328790ec713d28 has been successfully stopped
haarolean@haarolean-laptop:[~]$  fly m stop --select -a kapybro
? Select machines:  [Use arrows to move, space to select, <right> to all, <left> to none, type to filter]
> [ ]  328790ec713d28 empty-moon-9164 (stopped, region iad, process group 'app')
haarolean@haarolean-laptop:[~]$ fly m restart --select -a kapybro
? Select machines: 328790ec713d28 empty-moon-9164 (stopped, region iad, process group 'app')
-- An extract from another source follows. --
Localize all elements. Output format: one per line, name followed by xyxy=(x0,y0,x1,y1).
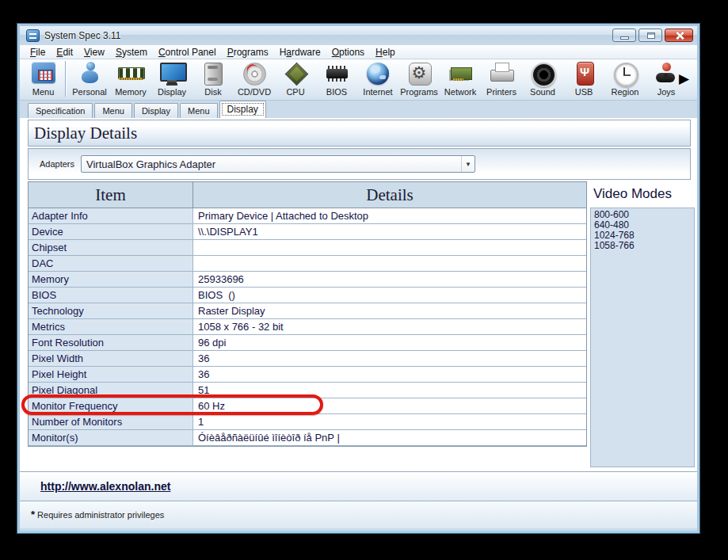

Restarting machine 328790ec713d28
  Waiting for 328790ec713d28 to become healthy (started, 0/1)
^CReleasing lease for machine 328790ec713d28...
haarolean@haarolean-laptop:[~]$  fly m scale -a kapybro

logs:


2025-12-10T20:30:44Z app[328790ec713d28] iad [info] INFO Sending signal SIGINT to main child process w/ PID 640
2025-12-10T20:30:49Z app[328790ec713d28] iad [info] INFO Sending signal SIGTERM to main child process w/ PID 640
2025-12-10T20:30:55Z app[328790ec713d28] iad [warn]Virtual machine exited abruptly
2025-12-10T20:30:56Z app[328790ec713d28] iad [info]2025-12-10T20:30:56.543026162 [01KC4YY8AC9PBCBPVS7S4GG5CT:main] Running Firecracker v1.12.1
2025-12-10T20:30:56Z app[328790ec713d28] iad [info]2025-12-10T20:30:56.543184099 [01KC4YY8AC9PBCBPVS7S4GG5CT:main] Listening on API socket ("/fc.sock").
2025-12-10T20:30:57Z app[328790ec713d28] iad [info] INFO Starting init (commit: 6f59af0a)...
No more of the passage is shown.